Return, exactly and in full, the lines of the records below starting at the one with "Global - English" and ending at the one with "Engineering ...", and no other lines.

### Supplied entries
▼▼▼

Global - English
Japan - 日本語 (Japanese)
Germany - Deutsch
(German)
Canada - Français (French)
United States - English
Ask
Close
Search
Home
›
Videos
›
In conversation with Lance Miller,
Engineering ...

▲▲▲
▼▼▼

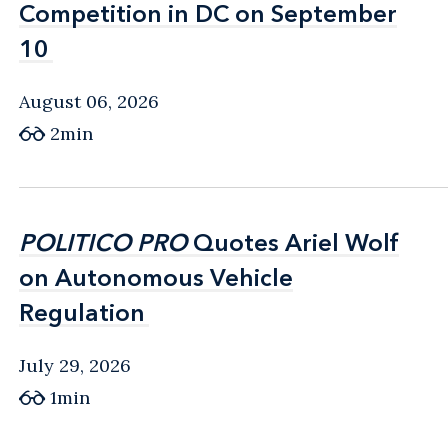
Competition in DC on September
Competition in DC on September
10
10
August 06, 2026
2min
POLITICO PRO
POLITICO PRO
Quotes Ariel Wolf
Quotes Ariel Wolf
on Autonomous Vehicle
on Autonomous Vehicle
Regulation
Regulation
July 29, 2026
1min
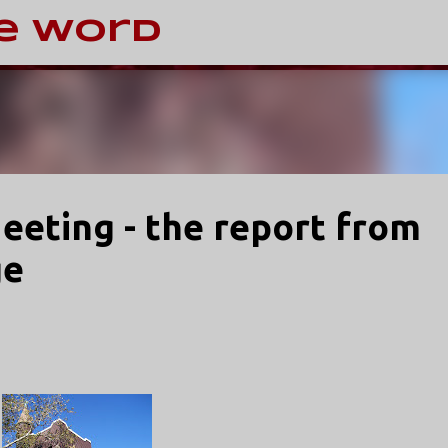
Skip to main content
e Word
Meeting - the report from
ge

▲▲▲

### Exercise answer
Global - English
Japan - 日本語 (Japanese)
Germany - Deutsch
(German)
Canada - Français (French)
United States - English
Ask
Close
Search
Home
›
Videos
›
In conversation with Lance Miller,
Engineering ...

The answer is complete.